So far, studies aiming to identify HPAI H5N1 risk factors and predict risk have been undertaken in many countries where the disease was introduced, such as Thailand [35], Vietnam [6], Indonesia [7], Bangladesh [8], the U.S. [9], the Netherlands [10], Romania [11] and Southern Africa [12]. Only three studies tried to model the risk of HPAI H5N1 in China [1315]. Despite this research effort, a central goal still exists: to understand the factors favoring the continuing reoccurrence of the virus [16]. Specifically, little is known about the agro-ecological conditions associated with highly pathogenic avian influenza H5N1 virus spread and persistence [4, 13].

In this research, risk refers to the likelihood distribution for the number of cases of avian influenza in a particular area.

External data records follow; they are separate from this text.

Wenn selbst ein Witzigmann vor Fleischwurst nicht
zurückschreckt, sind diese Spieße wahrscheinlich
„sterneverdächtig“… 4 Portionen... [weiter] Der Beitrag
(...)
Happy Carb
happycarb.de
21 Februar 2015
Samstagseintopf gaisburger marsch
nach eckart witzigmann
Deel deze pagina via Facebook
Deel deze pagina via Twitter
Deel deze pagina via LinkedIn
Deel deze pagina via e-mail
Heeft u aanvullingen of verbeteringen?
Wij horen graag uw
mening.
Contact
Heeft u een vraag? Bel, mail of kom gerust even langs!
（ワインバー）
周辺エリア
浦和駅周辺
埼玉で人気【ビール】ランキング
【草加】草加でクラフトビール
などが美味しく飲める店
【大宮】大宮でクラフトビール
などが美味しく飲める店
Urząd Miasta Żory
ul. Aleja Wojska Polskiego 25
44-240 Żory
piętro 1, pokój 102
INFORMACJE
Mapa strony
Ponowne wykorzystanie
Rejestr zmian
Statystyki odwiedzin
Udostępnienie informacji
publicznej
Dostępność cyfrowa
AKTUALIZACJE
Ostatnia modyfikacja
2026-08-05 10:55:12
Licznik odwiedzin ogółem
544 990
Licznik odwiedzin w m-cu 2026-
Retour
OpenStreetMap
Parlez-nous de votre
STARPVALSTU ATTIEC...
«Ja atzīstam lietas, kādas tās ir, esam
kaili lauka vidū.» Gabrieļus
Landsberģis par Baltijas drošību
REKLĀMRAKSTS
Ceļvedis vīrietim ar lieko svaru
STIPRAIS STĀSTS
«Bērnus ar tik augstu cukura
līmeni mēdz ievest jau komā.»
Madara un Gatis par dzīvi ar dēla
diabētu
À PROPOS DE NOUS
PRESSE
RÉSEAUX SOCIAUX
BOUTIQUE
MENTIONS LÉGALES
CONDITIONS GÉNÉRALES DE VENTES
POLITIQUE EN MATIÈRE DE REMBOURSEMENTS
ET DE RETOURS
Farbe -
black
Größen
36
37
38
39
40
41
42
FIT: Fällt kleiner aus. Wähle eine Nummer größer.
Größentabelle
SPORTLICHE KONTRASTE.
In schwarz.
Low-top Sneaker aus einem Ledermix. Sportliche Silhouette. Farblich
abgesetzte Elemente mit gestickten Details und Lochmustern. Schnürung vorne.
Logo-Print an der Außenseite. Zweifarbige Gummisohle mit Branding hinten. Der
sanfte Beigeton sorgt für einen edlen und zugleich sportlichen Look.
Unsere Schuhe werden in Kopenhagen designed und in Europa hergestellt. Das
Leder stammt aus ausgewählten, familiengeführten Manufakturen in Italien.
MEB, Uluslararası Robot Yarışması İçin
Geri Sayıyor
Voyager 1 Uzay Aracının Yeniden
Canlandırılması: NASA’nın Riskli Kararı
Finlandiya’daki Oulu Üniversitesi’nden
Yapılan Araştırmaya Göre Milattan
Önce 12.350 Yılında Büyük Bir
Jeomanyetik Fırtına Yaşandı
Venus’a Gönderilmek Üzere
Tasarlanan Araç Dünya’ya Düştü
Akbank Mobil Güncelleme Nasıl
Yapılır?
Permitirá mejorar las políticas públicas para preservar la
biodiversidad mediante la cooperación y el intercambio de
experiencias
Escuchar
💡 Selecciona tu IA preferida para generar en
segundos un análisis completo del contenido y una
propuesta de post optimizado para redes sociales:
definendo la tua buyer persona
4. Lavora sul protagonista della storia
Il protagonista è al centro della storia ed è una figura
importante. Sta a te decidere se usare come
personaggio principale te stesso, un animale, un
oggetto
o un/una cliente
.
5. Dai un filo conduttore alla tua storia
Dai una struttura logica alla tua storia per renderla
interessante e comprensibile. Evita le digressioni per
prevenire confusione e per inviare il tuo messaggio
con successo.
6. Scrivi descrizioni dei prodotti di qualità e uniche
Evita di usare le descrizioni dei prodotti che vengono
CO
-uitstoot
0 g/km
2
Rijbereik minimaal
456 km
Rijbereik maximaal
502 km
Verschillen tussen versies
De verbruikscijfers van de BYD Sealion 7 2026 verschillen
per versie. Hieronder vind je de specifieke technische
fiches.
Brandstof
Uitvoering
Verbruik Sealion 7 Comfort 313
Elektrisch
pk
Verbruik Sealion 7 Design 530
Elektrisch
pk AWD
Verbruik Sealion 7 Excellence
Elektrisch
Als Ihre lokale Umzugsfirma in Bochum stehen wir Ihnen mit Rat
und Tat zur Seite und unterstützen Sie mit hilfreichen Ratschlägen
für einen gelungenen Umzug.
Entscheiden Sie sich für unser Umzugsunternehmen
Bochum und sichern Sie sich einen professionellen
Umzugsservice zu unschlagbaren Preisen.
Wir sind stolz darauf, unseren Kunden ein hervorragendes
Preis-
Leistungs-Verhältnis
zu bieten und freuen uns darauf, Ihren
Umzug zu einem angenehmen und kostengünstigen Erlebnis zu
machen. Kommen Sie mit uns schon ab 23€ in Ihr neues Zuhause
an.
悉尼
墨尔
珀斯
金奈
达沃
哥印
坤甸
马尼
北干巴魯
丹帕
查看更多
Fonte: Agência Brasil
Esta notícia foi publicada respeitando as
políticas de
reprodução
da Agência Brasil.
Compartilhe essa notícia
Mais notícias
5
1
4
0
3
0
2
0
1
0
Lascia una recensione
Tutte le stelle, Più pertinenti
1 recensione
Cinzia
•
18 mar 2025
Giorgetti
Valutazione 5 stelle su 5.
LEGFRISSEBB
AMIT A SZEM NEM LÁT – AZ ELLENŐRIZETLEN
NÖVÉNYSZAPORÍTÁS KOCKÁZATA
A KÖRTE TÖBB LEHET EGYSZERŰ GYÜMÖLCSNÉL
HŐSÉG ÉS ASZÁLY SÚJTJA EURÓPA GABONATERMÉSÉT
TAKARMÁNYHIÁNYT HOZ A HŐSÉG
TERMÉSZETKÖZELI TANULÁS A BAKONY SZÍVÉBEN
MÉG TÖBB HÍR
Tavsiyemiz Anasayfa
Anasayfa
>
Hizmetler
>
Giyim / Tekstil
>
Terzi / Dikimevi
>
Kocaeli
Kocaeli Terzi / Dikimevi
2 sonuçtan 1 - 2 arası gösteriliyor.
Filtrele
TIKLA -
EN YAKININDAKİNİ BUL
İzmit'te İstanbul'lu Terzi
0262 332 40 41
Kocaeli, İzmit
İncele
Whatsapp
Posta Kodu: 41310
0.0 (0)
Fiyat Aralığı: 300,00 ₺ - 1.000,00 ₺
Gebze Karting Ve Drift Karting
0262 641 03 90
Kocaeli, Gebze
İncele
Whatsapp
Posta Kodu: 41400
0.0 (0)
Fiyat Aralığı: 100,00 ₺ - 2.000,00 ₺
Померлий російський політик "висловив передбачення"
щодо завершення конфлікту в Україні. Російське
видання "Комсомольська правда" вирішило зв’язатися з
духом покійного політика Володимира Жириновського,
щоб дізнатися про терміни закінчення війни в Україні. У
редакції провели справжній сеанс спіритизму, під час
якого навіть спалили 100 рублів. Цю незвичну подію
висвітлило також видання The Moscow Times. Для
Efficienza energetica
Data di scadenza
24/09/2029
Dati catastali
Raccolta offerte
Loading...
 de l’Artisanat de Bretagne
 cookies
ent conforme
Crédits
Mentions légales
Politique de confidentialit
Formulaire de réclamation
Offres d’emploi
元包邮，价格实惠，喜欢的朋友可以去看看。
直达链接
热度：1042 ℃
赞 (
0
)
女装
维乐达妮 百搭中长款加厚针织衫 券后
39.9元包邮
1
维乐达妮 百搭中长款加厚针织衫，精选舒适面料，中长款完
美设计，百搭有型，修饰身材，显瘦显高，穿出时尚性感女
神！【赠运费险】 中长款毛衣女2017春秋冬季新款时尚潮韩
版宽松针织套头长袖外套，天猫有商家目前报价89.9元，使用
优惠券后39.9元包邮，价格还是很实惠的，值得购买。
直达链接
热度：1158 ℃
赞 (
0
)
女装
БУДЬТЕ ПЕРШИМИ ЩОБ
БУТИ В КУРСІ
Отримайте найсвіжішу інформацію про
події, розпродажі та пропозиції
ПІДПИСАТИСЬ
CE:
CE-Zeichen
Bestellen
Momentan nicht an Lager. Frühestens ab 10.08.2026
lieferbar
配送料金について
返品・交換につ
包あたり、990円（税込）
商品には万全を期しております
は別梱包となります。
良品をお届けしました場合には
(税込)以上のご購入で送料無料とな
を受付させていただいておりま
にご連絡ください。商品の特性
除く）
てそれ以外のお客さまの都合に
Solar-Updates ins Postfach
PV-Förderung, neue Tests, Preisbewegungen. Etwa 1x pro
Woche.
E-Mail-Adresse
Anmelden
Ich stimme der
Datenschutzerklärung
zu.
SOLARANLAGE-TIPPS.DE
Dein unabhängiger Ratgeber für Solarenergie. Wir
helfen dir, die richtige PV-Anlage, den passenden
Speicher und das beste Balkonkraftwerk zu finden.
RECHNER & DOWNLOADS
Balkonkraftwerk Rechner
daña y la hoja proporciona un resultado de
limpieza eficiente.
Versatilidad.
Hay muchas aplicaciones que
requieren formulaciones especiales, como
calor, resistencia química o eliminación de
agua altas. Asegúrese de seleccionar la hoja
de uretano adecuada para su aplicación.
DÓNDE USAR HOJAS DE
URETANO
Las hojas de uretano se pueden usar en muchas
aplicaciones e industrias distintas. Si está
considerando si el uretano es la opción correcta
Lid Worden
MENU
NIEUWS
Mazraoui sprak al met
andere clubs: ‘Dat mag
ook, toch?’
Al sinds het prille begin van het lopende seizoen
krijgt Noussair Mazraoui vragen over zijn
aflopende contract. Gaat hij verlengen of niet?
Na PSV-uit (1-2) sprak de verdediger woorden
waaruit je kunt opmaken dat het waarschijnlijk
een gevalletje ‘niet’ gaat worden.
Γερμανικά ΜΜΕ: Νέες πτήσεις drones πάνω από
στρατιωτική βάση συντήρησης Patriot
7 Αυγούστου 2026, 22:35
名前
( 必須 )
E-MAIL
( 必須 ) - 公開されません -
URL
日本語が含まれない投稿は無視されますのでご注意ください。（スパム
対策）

The goal of modeling the risk of avian influenza is to examine spatial variation in risk in terms of number of cases for a given country or region. There are few examples applying spatial modeling methods to predict avian influenza risks [17]. Logistic regression models have been used widely [11, 13, 15, 16, 18]. One may implement logistic regression to characterize the statistical association between avian influenza cases or outbreaks and environmental covariates. However, considering risk modeling in a spatial context, particularly in the case that the areas are small, one would expect “residual” dependence between counts in areas that are geographically close, due to unmeasured risk factors or errors in the data that have spatial structure [19]. In such cases, simple logistic regression modeling is insufficient.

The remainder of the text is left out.